===== Exercise material =====
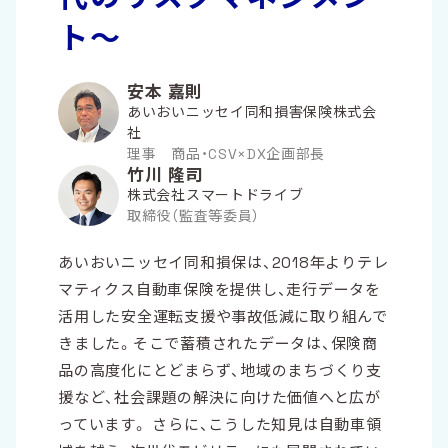
ト～
安本 嘉則
あいおいニッセイ同和損害保険株式会
社
理事 商品・CSV×DX企画部長
竹川 隆司
株式会社スマートドライブ
取締役（監査等委員）
あいおいニッセイ同和損保は、2018年よりテレ
マティクス自動車保険を提供し、走行データを
活用した安全運転支援や事故低減に取り組んで
きました。そこで蓄積されたデータは、保険商
品の高度化にとどまらず、地域のまちづくり支
援など、社会課題の解決に向けた価値へと広が
っています。 さらに、こうした知見は自動車領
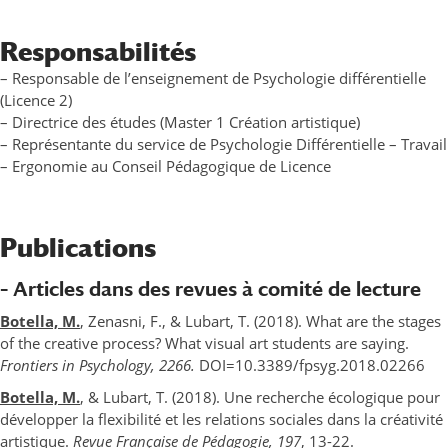
Responsabilités
– Responsable de l’enseignement de Psychologie différentielle
(Licence 2)
– Directrice des études (Master 1 Création artistique)
– Représentante du service de Psychologie Différentielle – Travail
– Ergonomie au Conseil Pédagogique de Licence
Publications
– Articles dans des revues à comité de lecture
Botella, M.
, Zenasni, F., & Lubart, T. (2018). What are the stages
of the creative process? What visual art students are saying.
Frontiers in Psychology, 2266.
DOI=10.3389/fpsyg.2018.02266
Botella, M.
, & Lubart, T. (2018). Une recherche écologique pour
développer la flexibilité et les relations sociales dans la créativité
artistique.
Revue Française de Pédagogie, 197
, 13-22.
=====
» Prompt
Return every line above in which the string "Lubart" occurs.

» Exercise result
, Zenasni, F., & Lubart, T. (2018). What are the stages
, & Lubart, T. (2018). Une recherche écologique pour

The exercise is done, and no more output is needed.